The medieval kings to remember - and what they tell us about Michael Gove

It's alleged that Michael Gove compiled a list of those English medieval kings that he wanted children to study. But which would have been on it? Simon Usborne picks claimants who might appeal to an opinionated young fogey
Click to follow
The Independent Online

Of all the personal jibes flying around in the run up to election day, Nick Clegg's attack on Michael Gove's record on education was among the most detailed – and historic. Speaking on the Lib Dem campaign bus on Tuesday, the embattled party leader recalled the methods used by his coalition colleague – and former education secretary – to inspire his vision of a not-so-modern history curriculum.

"I remember when I thought 'This is just getting absurd' was when someone explained to me that Michael Gove was personally handwriting lists of which medieval kings British schoolchildren should learn, according to his personal recollection of which kings and queens are important," he said.

"I just thought: 'This is something out of The Thick of It,'" Clegg added. (Please, everyone, no more The Thick of It comparisons from today, yes?). "You have the Secretary of State personally instructing the hapless children of this country which medieval kings you want them to learn by rote."

Gove's people dodged Clegg's arrow and shot it back at him yesterday. A "source close to Gove", as he asks to be described, insists in an email that "no such list existed… The truth is Gove frequently fought against Clegg's whims being imposed on schools. Clegg tried to overrule independent experts who recommended that 19th-century novels should be included in English literature exams. Gove successfully resisted this attempt to politicise the curriculum."

Politicising the curriculum, Michael? Surely not something you would ever dream of doing. But is there merit in this alleged fixation on medieval monarchs? And which kings might Gove deem to be most worthy of our children's attention? Big-name historians would not be drawn on the question yesterday. Your Starkeys, your Worsleys, your Gregorys – all unavailable to comment. Given my own woeful knowledge of that period, which goes some way to proving Gove's point, I consult the internet.

Alfred the Great (871-899) could be sure of a top spot on Michael's king list. Not only did the Wessex man, who had a claim to be the first King of England (and is the only officially "Great" monarch – sorry, Liz), beat off the Danes, but he was also big on traditional education. Dismayed by declining standards among young people (men) whose potential he recognised to make England rich and mighty, he set out to offer schooling to them all.

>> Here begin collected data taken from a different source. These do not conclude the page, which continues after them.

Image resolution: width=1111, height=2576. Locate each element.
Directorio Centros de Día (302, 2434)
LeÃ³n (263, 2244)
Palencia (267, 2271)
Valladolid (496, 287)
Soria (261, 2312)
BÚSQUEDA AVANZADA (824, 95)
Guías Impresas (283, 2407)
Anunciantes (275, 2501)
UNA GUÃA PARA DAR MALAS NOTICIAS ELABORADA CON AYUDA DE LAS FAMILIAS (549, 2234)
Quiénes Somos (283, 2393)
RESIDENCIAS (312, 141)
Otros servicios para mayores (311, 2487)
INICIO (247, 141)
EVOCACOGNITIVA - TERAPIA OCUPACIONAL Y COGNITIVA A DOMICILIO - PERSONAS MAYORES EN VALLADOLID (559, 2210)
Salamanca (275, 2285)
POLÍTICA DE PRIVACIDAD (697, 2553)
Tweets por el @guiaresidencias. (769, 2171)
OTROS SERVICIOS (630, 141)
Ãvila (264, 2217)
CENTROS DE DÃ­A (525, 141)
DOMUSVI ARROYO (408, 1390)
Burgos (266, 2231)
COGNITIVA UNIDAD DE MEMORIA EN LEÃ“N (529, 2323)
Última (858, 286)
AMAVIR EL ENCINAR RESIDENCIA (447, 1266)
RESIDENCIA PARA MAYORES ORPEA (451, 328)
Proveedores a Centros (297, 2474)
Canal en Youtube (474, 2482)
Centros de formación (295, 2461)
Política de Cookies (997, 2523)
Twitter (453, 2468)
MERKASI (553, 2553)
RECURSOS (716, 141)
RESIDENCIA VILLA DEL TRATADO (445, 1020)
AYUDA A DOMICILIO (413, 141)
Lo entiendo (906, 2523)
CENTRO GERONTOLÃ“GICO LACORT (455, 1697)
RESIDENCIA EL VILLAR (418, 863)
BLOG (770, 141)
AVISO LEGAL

Maximum Gove points.

The education secretary, who was shown the school gates by David Cameron in last summer's reshuffle, had already expressed his belief in a patriotic reading of British history, rejecting what he saw as a left-wing, apologist approach to our nation's less than glorious chapters.

While defending his proposed changes to the curriculum for seven- to 14-year-olds in 2013, he said: "In history there is a clear narrative of British progress with a proper emphasis on heroes and heroines from our past." Richard the Lionheart? No. He was hardly ever at home. But enter Henry V, arguably the most heroically patriotic of the medievals. Michael Hicks, a professor of history, specialising in the Middle Ages at the University of Winchester, confirms this. "He was a hardy perennial in terms of English patriotism," he says, pointing out his resumption of the Hundred Years' War against the French, and commemoration by Shakespeare (Gove was also massively pro-Shakespeare while he ran education, so extra points there).

456448882-(1).jpg
A 'source close to' Michael Gove claimed that no such list existed (Getty)

What about Scotland? Gove, who was raised in Aberdeen, was firmly in the "No" camp during last year's referendum on independence, but the first truly unionist king came after the end of the medieval period, when James VI of Scotland became James I of England and Ireland in 1603. Three hundred years earlier, Edward I was not big on Scotland at all (they called him Hammer of the Scots) but showed unionist tendencies – sort of – when he took on Wales. But Professor Hicks suggests he might feature on Gove's list.

Hugo Vickers, the biographer and historian, directs our attention away from Gove. He's no medievalist but suggests: "Clegg needs to be assigned a monarch – one who was pushed into the limelight by the dullness of the other two (Brown and Cameron in those debates) but then achieved nothing at all, got the wrong end of every stick, and presently drifted into the salty wasteland of oblivion." But who? Professor Hicks? "Hmmm. Let me get back to you."